Second-quarter results were solid, and the stock’s valuation remains reasonable. The relatively safe dividend is expected to continue growing at 5% per year, and the attractive yield is currently 4.4%. In a low-interest-rate environment, this is an ideal stock to own. We estimate the fair value of the stock at C$71 or US$55.


Fortis Inc. (TSX: FTS, OTC: FRTSF)

Dividend Yield: 3.6%    Recent Price: C$41/US$31   Fair Value: C$46/US$36

Fortis is a Canadian-based electric and gas utility with a well-diversified portfolio of assets in Canada, the U.S. and the Caribbean. The company boasts over three million customers and revenues of almost C$7 billion, placing it company among the top 25 utilities in North America.

Fortis has an excellent long-term record of stable performance aptly demonstrated by 42 years of unfailing dividend increases.

Fortis’ balance sheet remains in good condition, with a debt-to-capital ratio of 55% even though the A- S&P credit rating has been moved to a negative outlook after the announcement of the ITC acquisition.
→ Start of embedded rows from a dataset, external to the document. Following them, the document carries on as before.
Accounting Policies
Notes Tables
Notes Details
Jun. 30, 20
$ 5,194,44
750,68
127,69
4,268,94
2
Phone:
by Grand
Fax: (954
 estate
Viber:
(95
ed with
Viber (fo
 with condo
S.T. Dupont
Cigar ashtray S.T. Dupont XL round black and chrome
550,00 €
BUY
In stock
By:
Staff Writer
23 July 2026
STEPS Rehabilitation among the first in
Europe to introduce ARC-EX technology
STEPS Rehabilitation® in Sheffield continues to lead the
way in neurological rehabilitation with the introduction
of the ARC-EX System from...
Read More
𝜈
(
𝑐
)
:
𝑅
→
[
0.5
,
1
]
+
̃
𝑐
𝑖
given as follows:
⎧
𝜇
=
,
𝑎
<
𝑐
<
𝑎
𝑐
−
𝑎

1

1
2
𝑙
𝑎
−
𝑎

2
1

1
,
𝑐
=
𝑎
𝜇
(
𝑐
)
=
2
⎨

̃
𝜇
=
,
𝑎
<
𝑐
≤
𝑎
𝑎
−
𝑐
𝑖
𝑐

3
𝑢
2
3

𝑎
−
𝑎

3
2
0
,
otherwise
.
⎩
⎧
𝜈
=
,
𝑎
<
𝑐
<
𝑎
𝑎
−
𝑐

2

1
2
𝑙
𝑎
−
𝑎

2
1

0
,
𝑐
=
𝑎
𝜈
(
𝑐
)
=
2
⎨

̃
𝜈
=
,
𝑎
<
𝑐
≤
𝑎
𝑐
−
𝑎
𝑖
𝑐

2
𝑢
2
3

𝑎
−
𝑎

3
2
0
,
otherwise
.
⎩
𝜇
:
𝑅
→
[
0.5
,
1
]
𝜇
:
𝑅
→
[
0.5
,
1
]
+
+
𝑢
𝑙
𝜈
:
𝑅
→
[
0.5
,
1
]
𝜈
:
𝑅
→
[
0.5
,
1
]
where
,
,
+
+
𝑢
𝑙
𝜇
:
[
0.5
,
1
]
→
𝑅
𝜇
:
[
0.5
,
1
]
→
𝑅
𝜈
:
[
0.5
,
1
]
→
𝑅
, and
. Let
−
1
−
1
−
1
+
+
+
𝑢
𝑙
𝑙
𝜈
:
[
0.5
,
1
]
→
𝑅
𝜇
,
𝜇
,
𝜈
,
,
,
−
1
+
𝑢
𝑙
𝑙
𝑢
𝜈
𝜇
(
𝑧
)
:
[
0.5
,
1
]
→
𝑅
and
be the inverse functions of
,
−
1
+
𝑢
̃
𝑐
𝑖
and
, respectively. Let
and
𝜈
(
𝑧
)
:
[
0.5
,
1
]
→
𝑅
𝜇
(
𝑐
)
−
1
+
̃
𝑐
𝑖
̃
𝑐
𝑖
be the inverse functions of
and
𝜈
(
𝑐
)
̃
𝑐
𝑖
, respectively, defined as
A key focus for Fortis is the completion of its US$11.3 billion acquisition of ITC, the Midwest U.S. transmission business. Financing arrangements for the transaction received a major boost with the sale of a 19.9% interest to the Singapore Wealth Fund for US$1.2 billion. The regulatory review process is underway, and the final closing of the transaction is expected in late 2016. Management expects the transaction to make a positive contribution to earnings per share in the first full year of operation.

The company intends to grow its dividend by 6% per year for the foreseeable future, which is supported, in our view, by strong cash flow and a reasonably leveraged balance sheet. We estimate the fair value at C$46 or US$36 with a dividend yield of 3.6%.
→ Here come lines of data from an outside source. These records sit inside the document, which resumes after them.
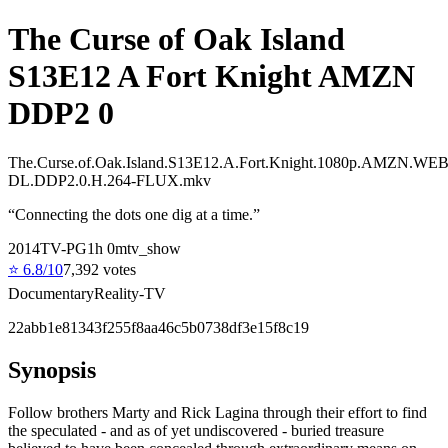
The Curse of Oak Island
S13E12 A Fort Knight AMZN
DDP2 0
The.Curse.of.Oak.Island.S13E12.A.Fort.Knight.1080p.AMZN.WEB
DL.DDP2.0.H.264-FLUX.mkv
“
Connecting the dots one dig at a time.
”
2014
TV-PG
1
h
0
m
tv_show
⭐
6.8
/10
7,392
votes
Documentary
Reality-TV
22abb1e81343f255f8aa46c5b0738df3e15f8c19
Synopsis
Follow brothers Marty and Rick Lagina through their effort to find
the speculated - and as of yet undiscovered - buried treasure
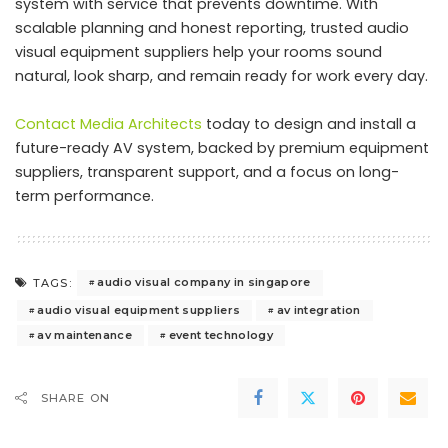
system with service that prevents downtime. With
scalable planning and honest reporting, trusted audio
visual equipment suppliers help your rooms sound
natural, look sharp, and remain ready for work every day.
Contact Media Architects
today to design and install a
future-ready AV system, backed by premium equipment
suppliers, transparent support, and a focus on long-
term performance.
audio visual company in singapore
TAGS:
audio visual equipment suppliers
av integration
av maintenance
event technology
SHARE ON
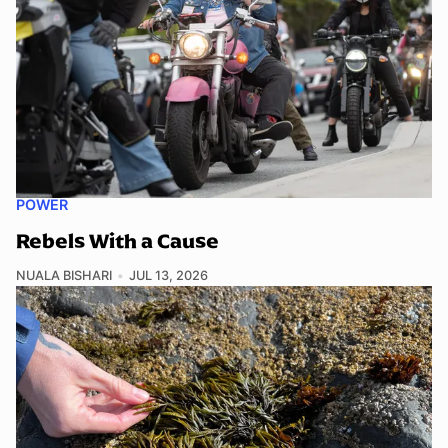
POWER
Rebels With a Cause
NUALA BISHARI
JUL 13, 2026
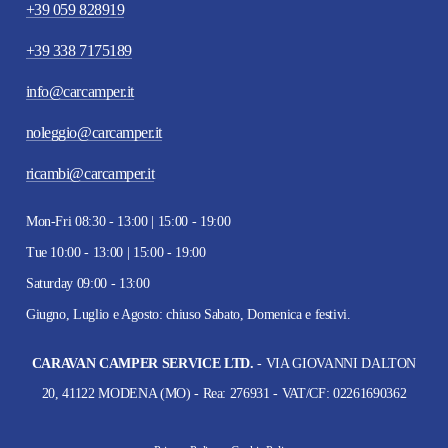
+39 059 828919
+39 338 7175189
info@carcamper.it
noleggio@carcamper.it
ricambi@carcamper.it
Mon-Fri 08:30 - 13:00 | 15:00 - 19:00
Tue 10:00 - 13:00 | 15:00 - 19:00
Saturday 09:00 - 13:00
Giugno, Luglio e Agosto: chiuso Sabato, Domenica e festivi.
CARAVAN CAMPER SERVICE LTD.
- VIA GIOVANNI DALTON
20, 41122 MODENA (MO) - Rea: 276931 - VAT/CF: 02261690362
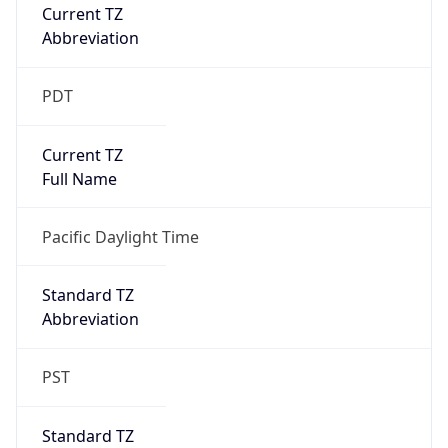
Current TZ
Abbreviation
PDT
Current TZ
Full Name
Pacific Daylight Time
Standard TZ
Abbreviation
PST
Standard TZ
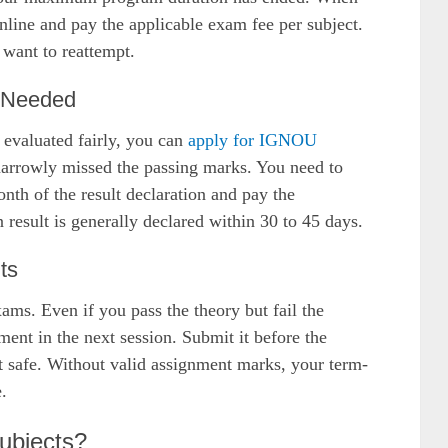
online and pay the applicable exam fee per subject.
 want to reattempt.
f Needed
 evaluated fairly, you can
apply for IGNOU
 narrowly missed the passing marks. You need to
nth of the result declaration and pay the
n result is generally declared within 30 to 45 days.
ts
ams. Even if you pass the theory but fail the
ent in the next session. Submit it before the
t safe. Without valid assignment marks, your term-
.
Subjects?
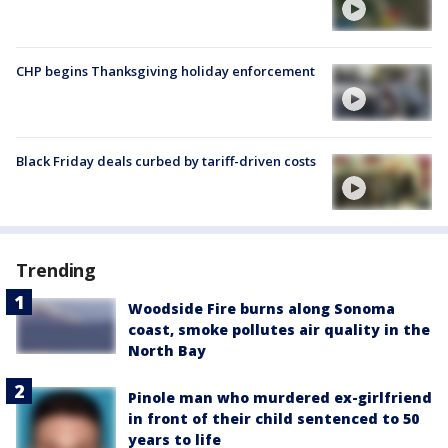
CHP begins Thanksgiving holiday enforcement
Black Friday deals curbed by tariff-driven costs
Trending
Woodside Fire burns along Sonoma
coast, smoke pollutes air quality in the
North Bay
Pinole man who murdered ex-girlfriend
in front of their child sentenced to 50
years to life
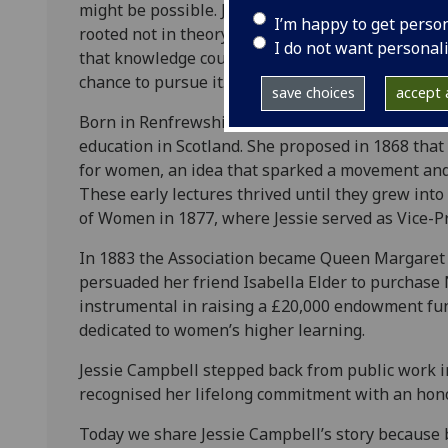
might be possible. Jessie Campbell was one of t
I’m happy to get perso
rooted not in theory but in a deep sense of fair
I do not want personal
that knowledge could transform women’s lives an
chance to pursue it.
save choices
accept a
Born in Renfrewshire in 1827, Jessie Campbell b
education in Scotland. She proposed in 1868 that
for women, an idea that sparked a movement and a
These early lectures thrived until they grew int
of Women in 1877, where Jessie served as Vice-P
In 1883 the Association became Queen Margaret Co
persuaded her friend Isabella Elder to purchase
instrumental in raising a £20,000 endowment fund,
dedicated to women’s higher learning.
Jessie Campbell stepped back from public work in
recognised her lifelong commitment with an hono
Today we share Jessie Campbell’s story because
Inter Pipeline  (TSX: IPL, OTC: IPPLF)

Dividend Yield: 5.4%    Recent Price: C$28/US$21   Fair Value: C$31/US$24

Inter Pipeline is one of the smaller regional Canadian pipeline operators that seem to be able to maneuver their way through the regulatory and environmental minefields in a consistent and profitable way. The company helps to move almost 4 million barrels of oil per day out of the landlocked area.

The business’ profit is derived mostly from cost of service or fee-based contracts, which are generally not subject to commodity risk and provide for a relatively stable, low-risk income stream. The company has built up an enviable track record of profitable growth over time and increased its dividend 10% per year over the past 10 years.

The balance sheet is sound, with the debt-to-capital ratio currently at a manageable 54%. The company enjoys an investment grade rating from S&P. Cash flow remains strong, with operating cash flow conversion over 40% of revenue and free cash flow (operating cash flow minus sustaining capital expenditures) readily covering the dividend payments.

Second-quarter results were strong, confirming again the positive outlook for the business. The main attraction from a valuation perspective is the current 5.4% dividend yield coupled with reasonable growth over the next two years. We consider the dividend safe, given the company’s sound balance sheet, strong cash flow generation and reasonable payout ratio.